(WHAT YOU HAVE TO DO): Using the data below, count the lines that carry the string "EXAMGLOVE" and write only the count.

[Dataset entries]
■ ■ ■ ■ ■

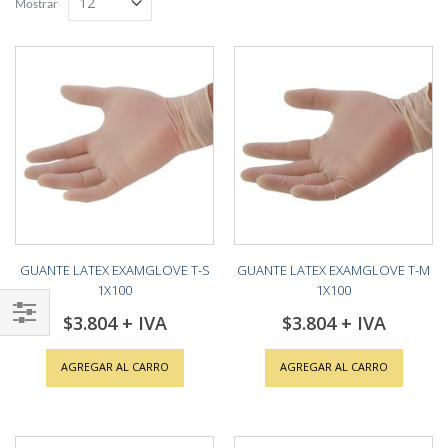
Mostrar
GUANTE LATEX EXAMGLOVE T-S
GUANTE LATEX EXAMGLOVE T-M
1X100
1X100
$3.804
$3.804
Shop
By
AGREGAR AL CARRO
AGREGAR AL CARRO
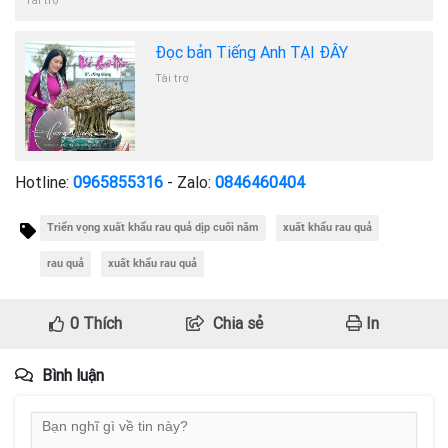
Tài trợ
Đọc bản Tiếng Anh TẠI ĐÂY
Tài trợ
Hotline:
0965855316
- Zalo:
0846460404
Triển vọng xuất khẩu rau quả dịp cuối năm
xuất khẩu rau quả
rau quả
xuất khẩu rau quả
0
Thích
Chia sẻ
In
Bình luận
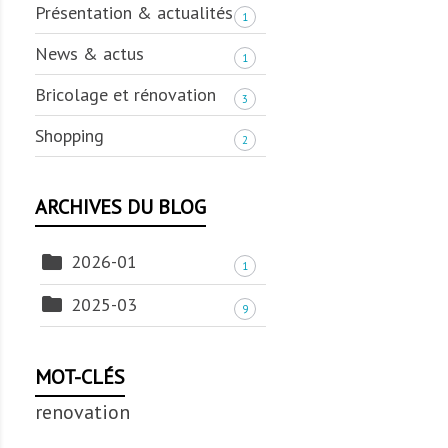
Présentation & actualités
1
News & actus
1
Bricolage et rénovation
3
Shopping
2
ARCHIVES DU BLOG

2026-01
1

2025-03
9
MOT-CLÉS
renovation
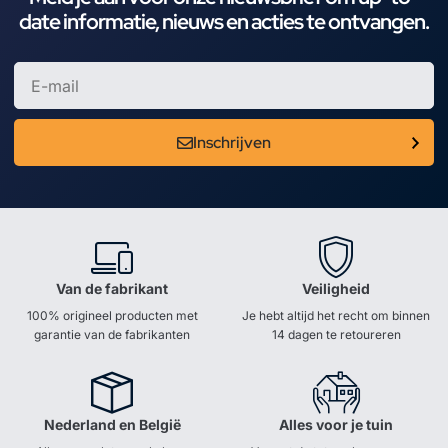
date informatie, nieuws en acties te ontvangen.
Inschrijven
Van de fabrikant
Veiligheid
100% origineel producten met
Je hebt altijd het recht om binnen
garantie van de fabrikanten
14 dagen te retoureren
Nederland en België
Alles voor je tuin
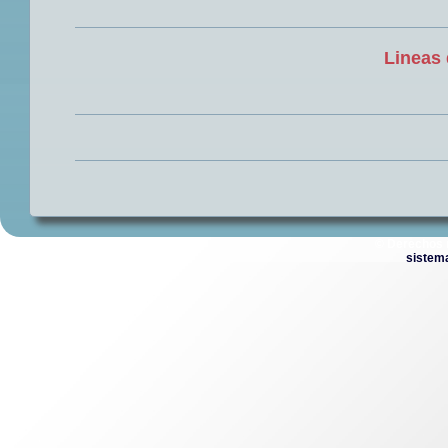
Lineas 
© Derechos 
sistem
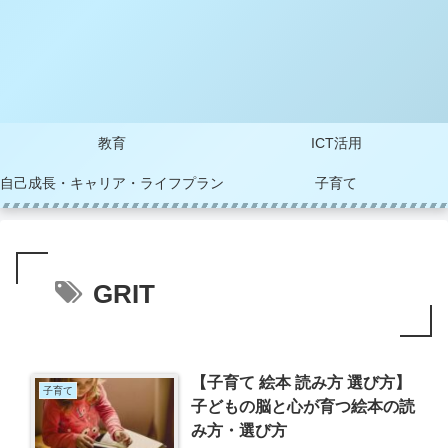
教育
ICT活用
自己成長・キャリア・ライフプラン
子育て
GRIT
【子育て 絵本 読み方 選び方】
子育て
子どもの脳と心が育つ絵本の読
み方・選び方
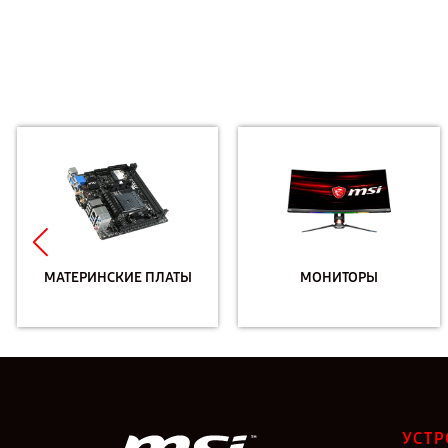
МАТЕРИНСКИЕ ПЛАТЫ
МОНИТОРЫ
УСТР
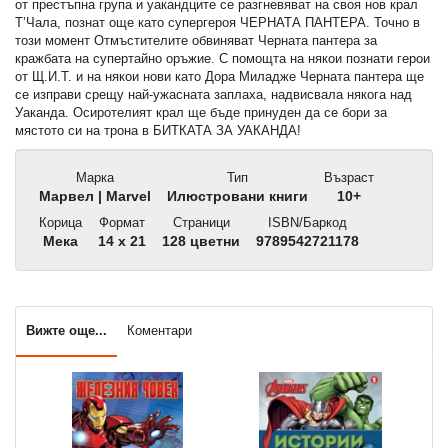
от престъпна група и уакандците се разгневяват на своя нов крал
Т’Чала, познат още като супергероя ЧЕРНАТА ПАНТЕРА. Точно в
този момент Отмъстителите обвиняват Черната пантера за
кражбата на супертайно оръжие. С помощта на някои познати герои
от Щ.И.Т. и на някои нови като Дора Миладже Черната пантера ще
се изправи срещу най-ужасната заплаха, надвисвала някога над
Уаканда. Осиротелият крал ще бъде принуден да се бори за
мястото си на трона в БИТКАТА ЗА УАКАНДА!
Марка
Тип
Възраст
Марвел
| Marvel
Илюстровани книги
10+
Корица
Формат
Страници
ISBN/Баркод
Мека
14 x 21
128 цветни
9789542721178
Вижте още...
Коментари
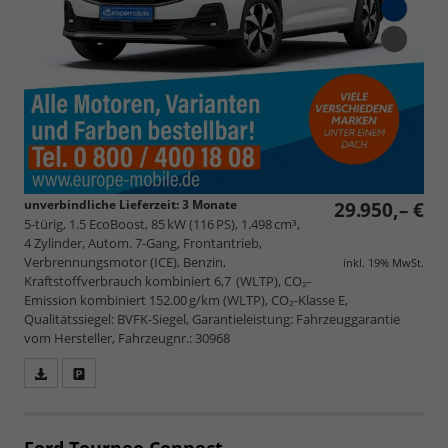
unverbindliche Lieferzeit:
3 Monate
29.950,– €
5-türig, 1.5 EcoBoost, 85 kW (116 PS), 1.498 cm³,
4 Zylinder, Autom. 7-Gang, Frontantrieb,
Verbrennungsmotor (ICE), Benzin,
inkl. 19% MwSt.
Kraftstoffverbrauch kombiniert 6,7 (WLTP), CO₂-
Emission kombiniert 152.00 g/km (WLTP), CO₂-Klasse E,
Qualitätssiegel: BVFK-Siegel, Garantieleistung: Fahrzeuggarantie
vom Hersteller, Fahrzeugnr.: 30968
Fahrzeugangebot
Parken
als
und
PDF
vergleichen
speichern/drucken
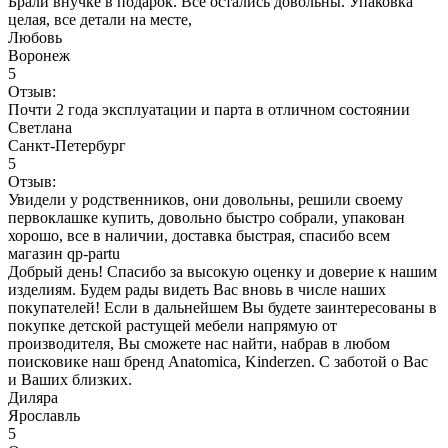
Брали внучке в подарок. Все остались довольны. Упаковка
целая, все детали на месте,
Любовь
Воронеж
5
Отзыв:
Почти 2 года эксплуатации и парта в отличном состоянии
Светлана
Санкт-Петербург
5
Отзыв:
Увидели у родственников, они довольны, решили своему
первоклашке купить, довольно быстро собрали, упакован
хорошо, все в наличии, доставка быстрая, спасибо всем
магазин qp-partu
Добрый день! Спасибо за высокую оценку и доверие к нашим
изделиям. Будем рады видеть Вас вновь в числе наших
покупателей! Если в дальнейшем Вы будете заинтересованы в
покупке детской растущей мебели напрямую от
производителя, Вы сможете нас найти, набрав в любом
поисковике наш бренд Anatomica, Kinderzen. С заботой о Вас
и Ваших близких.
Диляра
Ярославль
5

■ ■ ■ ■ ■

(RESPONSE): 2